Academic Integrity in a generative AI Landscape
For teachers beginning to think about integrating GenerativeAI into course activities and assignments, and considering the extent of this first excursions as well as how you’ll create new integrity policies and GenerativeAI practices into the courses you teach, we have selected three orienting essays, and a section setting out advice regarding detection software.
Orienting Essays
- “The Case for Slow-Walking Our Use of Generative AI,” by James Lang for The Chronicle of Higher Education (requires setting up a free Chronicle account, or for a quick check, there’s a google document version). For slow-walking, Lang links AI consideration to four long-standing principles for creating effective assignments and assessments: variety, transparency, sequencing, and reflection.
- “UMN students' perspectives on Generative AI,” a November 2023 report summarizing student focus groups’ concerns about (1) losing practice/instructions in critical thinking via use of GenAI, (2) inconsistent messaging about acceptable AI use, and (3) AI embedding existing cultural biases, and role AI will play in career futures.
- Leon Furze’s “The AI Assessment Scale: Version 2” offers a “starter friendly” categorization of Generative AI policy/practice options across 5 categories - No AI, AI-Assisted Idea Generation and Structuring, AI-Assisted Editing, AI Task Completion with Human Evaluation, and Full AI. This post also links to a just-published supporting article.
Strategies, Ideas and Examples for gen AI-Aware Assessments
CEI’s public and regularly updated resources include the “Generative AI Teaching and Learning Resources” google document, which is also part of CEI’s “Teaching with GenAI” website.
In addition to the three assessment-focused resources listed in this section,
- Monash University, as part of its “Generative AI and Assessment” webpage, offers suggestions for updating assignment prompts, creating alternative assessments, targeting higher order thinking, using formative assessment, as well as future-focused and alternative assessments.

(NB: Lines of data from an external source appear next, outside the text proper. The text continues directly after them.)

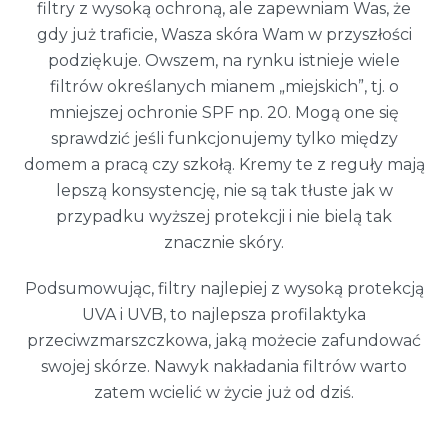
filtry z wysoką ochroną, ale zapewniam Was, że
gdy już traficie, Wasza skóra Wam w przyszłości
podziękuje. Owszem, na rynku istnieje wiele
filtrów określanych mianem „miejskich”, tj. o
mniejszej ochronie SPF np. 20. Mogą one się
sprawdzić jeśli funkcjonujemy tylko między
domem a pracą czy szkołą. Kremy te z reguły mają
lepszą konsystencję, nie są tak tłuste jak w
przypadku wyższej protekcji i nie bielą tak
znacznie skóry.
Podsumowując, filtry najlepiej z wysoką protekcją
UVA i UVB, to najlepsza profilaktyka
przeciwzmarszczkowa, jaką możecie zafundować
swojej skórze. Nawyk nakładania filtrów warto
zatem wcielić w życie już od dziś.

- A webpage focused on “30 Ideas for Generating AI-Resilient Assessments” features strategies, ideas and examples for designing ChatGPT and AI-proof assignments and assessments that promote critical thinking, creativity, and human interaction among students” in graduate and undergraduate courses, and in multiple formats, in online and inperson campus and community, field and laboratory learning spaces
- The crowdsource collection “101 creative ideas to use AI in education” (available as a webpage from which you can download a PDF) crosses disciplines in its university-oriented, teacher-created examples. The document does not include a Table of Contents; however, the landing page for each section includes descriptive titles for each idea.
Detection Software
As GenerativeAI capacities expand, the capabilities of detection software platforms to “call out plagiarism” or identify fakes has declined. Teachers and students can leverage the tools associated with each of these platforms to check for text matches.
- Torrey Trust’s “AI Text Detectors” guidebook (presented through slides) sets out limitations ranging from accuracy to exploitative labor, and offers responses to the query “What can be done?”
- The newly updated 6 Principles to Guide Use of Plagiarism Detection Software and Tools suggests ways instructors might use detection software’s text matching capacities to support students in creating scholarly work in line with principles of academic integrity.
- Also, to keep in mind: “Programs to detect AI discriminate against non-native English speakers, shows study” shares researchers’ work “trac(ing) the discrimination to the way the detectors assess what is human and what is AI-generated.”